Les auteurs ont réussi à évaluer 35 % de la population initiale, soit 127 enfants du bras déclenchement et 121 du bras expectatif.

 

Les auteurs n’ont pas trouvé de différence statistique dans le critère de jugement principal entre les deux groupes. Il n’y avait pas non plus de différence dans les atteintes modérées ou sévères.

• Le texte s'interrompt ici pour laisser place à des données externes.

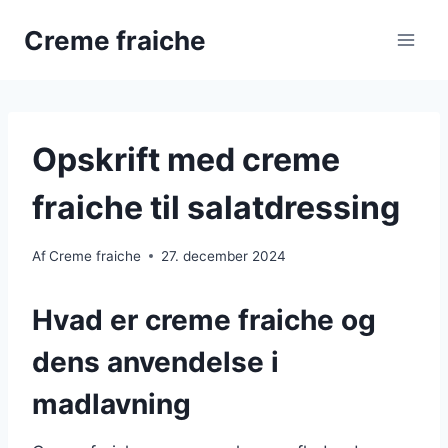
Fortsæt
Creme fraiche
til
indhold
Opskrift med creme
fraiche til salatdressing
Af
Creme fraiche
27. december 2024
Hvad er creme fraiche og
dens anvendelse i
madlavning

Ces résultats sont robustes puis qu’ils restent identiques quand les auteurs ajustent pour des différences observées entre les familles (plus de tabagisme dans un groupe, un niveau d’éducation plus élevé dans l’autre, etc.), mais également quand ils ajustent pour les 3 jours de moyenne de différence de naissance.

Quand on se plonge dans les critères de jugement secondaires, il n’y a pas de différence statistiquement significative, là aussi, même si tous les critères tendent vers une préférence pour le déclenchement.

À la lecture de ces résultats avec un recul d’au moins 10 ans, il semble clair que ce que nous avions étiqueté « complications néonatales » n’était que le fruit d’une naissance 3 jours plus tôt : 100 g en mois et 2 jours de plus en néonatologie. Ces différences « mécaniques » n’ont pas eu de conséquences 10 ans plus tard sur les différents paramètres de développement de ces enfants.

En revanche, les risques maternels étaient bien réels, et même s’ils ont été balayés du revers de la main par les auteurs de l’époque, ils nous permettent d’avoir un regard nouveau sur l’information que nous devons donner à ces patientes et à ces couples.

Alors, comment allez-vous les informer maintenant ?

 

 

Référence

1.  Morris JM, Roberts CL, Bowen JR, et al. Immediate delivery compared with expectant management after preterm pre-labour rupture of the membranes close to term (PPROMT trial): a randomised controlled trial. Lancet 2016;387(10017):444-52. DOI: 10.1016/S0140-6736(15)00724-2.

2. van der Ham DP, van der Heyden JL, Opmeer BC, et al. Management of late-preterm premature rupture of membranes: the PPROMEXIL-2 trial. Am J Obstet Gynecol 2012;207(4):276 e1-10. DOI: 10.1016/j.ajog.2012.07.024.

3. van der Ham DP, Vijgen SM, Nijhuis JG, et al. Induction of labor versus expectant management in women with preterm prelabor rupture of membranes between 34 and 37 weeks: a randomized controlled trial. PLoS Med 2012;9(4):e1001208. DOI: 10.1371/journal.pmed.1001208.

4. Simons NE, de Ruigh AA, van 't Hooft J, et al. Childhood outcomes after induction of labor or expectant management for preterm prelabor rupture of membranes: a 10-year follow-up of the PPROMEXIL trials. Am J Obstet Gynecol 2023;228(5):588 e1-588 e13. DOI: 10.1016/j.ajog.2023.02.007.

5. van der Heyden JL, Willekes C, van Baar AL, et al. Behavioural and neurodevelopmental outcome of 2-year-old children after preterm premature rupture of membranes: follow-up of a randomised clinical trial comparing induction of labour and expectant management. Eur J Obstet Gynecol Reprod Biol 2015;194:17-23. DOI: 10.1016/j.ejogrb.2015.07.014.